The Spanish state, one of the larger and more influential members of the EU, has provoked international protests after Spanish courts sentenced nine leading Catalan civic and political leaders to prison terms of between nine and thirteen years for their role in organising the 2017 Catalan independence referendum.

Clavell – who is also a member of the youth movement of the Republican Left of Catalonia (ERC) party, whose leader Oriel Junqueras was sentenced to 13 years – told the meeting: “The European Union’s hands are covered in blood.”

“When you don’t condemn the crime, you are part of the crime,” she added.

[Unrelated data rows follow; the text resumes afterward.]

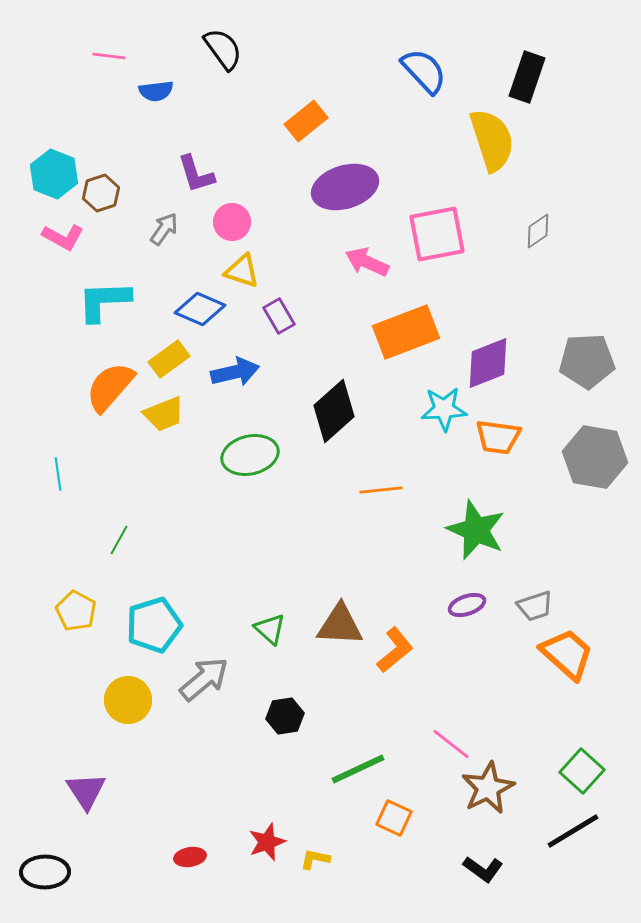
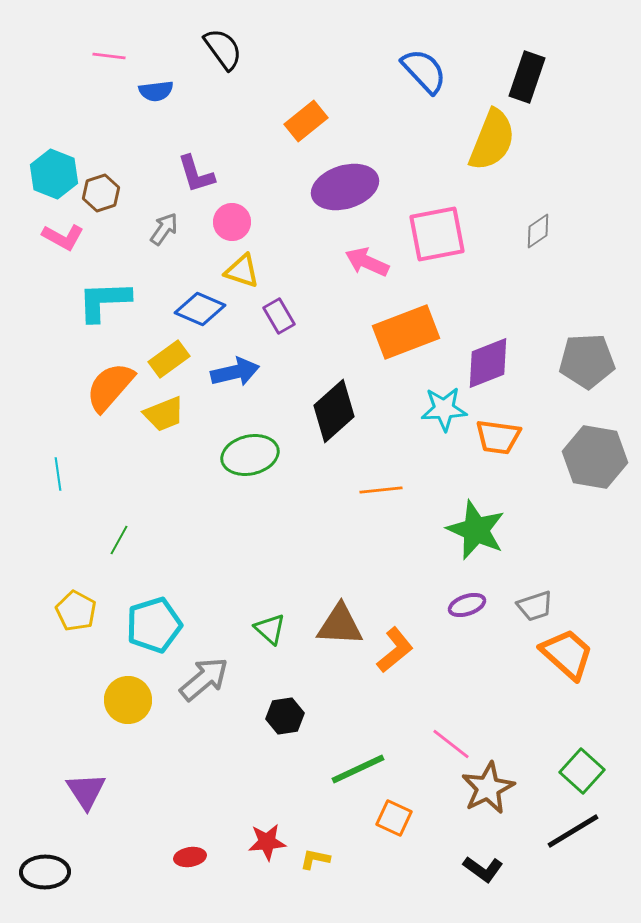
yellow semicircle at (492, 140): rotated 40 degrees clockwise
red star at (267, 842): rotated 15 degrees clockwise
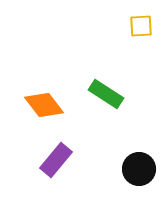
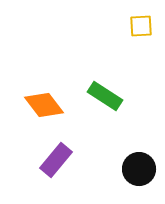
green rectangle: moved 1 px left, 2 px down
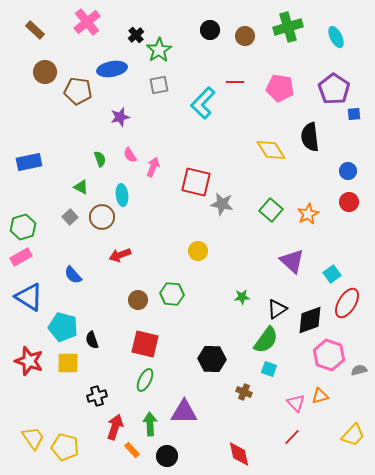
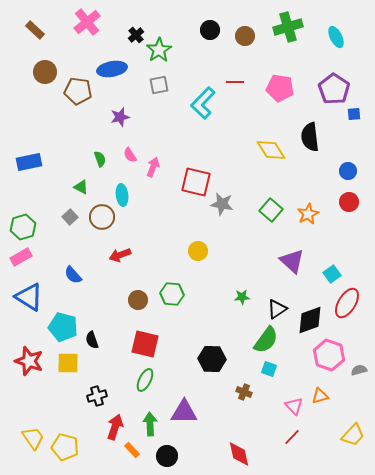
pink triangle at (296, 403): moved 2 px left, 3 px down
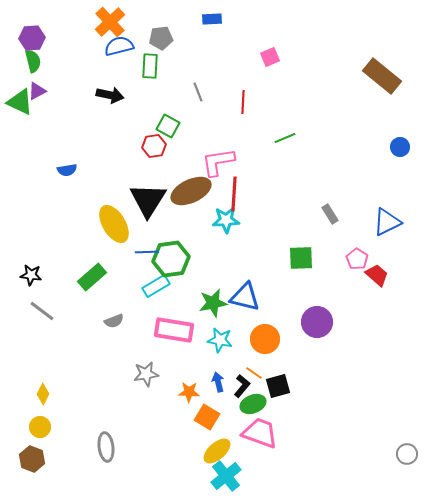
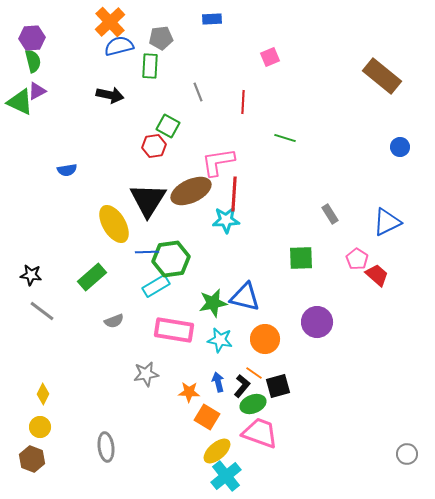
green line at (285, 138): rotated 40 degrees clockwise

“The people are there. If things get rough, you will be there. The streets are ours. The people will find ways.” European Free Alliance President Lorena Lopez

After the sentencing yesterday, the EU Commission submitted a statement saying it considered the crackdown “an internal matter for Spain”.

Echoing her address to the SNP conference the previous day in support of an emergency resolution condemning the verdict and offering solidarity with Catalonia, Clavell expressed her “pain” at attacks on democracy in her homeland, saying: “Franco never died, Franco still rules Spain.” She said the Spanish state was “living on the lie that they are a democracy”, and that the government of Pedro Sánchez “promised so much and delivered nothing”.

She added: “Its scary, my friends are being brought before judges.”

Clavell had a further warning for SNP delegates about the precedent being set by the crackdown.

“It’s bad new for Scottish independence if they can get away with this”, she said.

Read more: ‘The fight is not over’: SNP conference stands in solidarity with jailed Catalan leaders as Clara Ponsati prepares to fight new extradition attempt

Massive protests have erupted across Catalonia in the wake of the sentencing; Barcelona airport was shut down by tens of thousands of protestors, while demonstrations were attacked by Spanish police, with reports of severe injuries.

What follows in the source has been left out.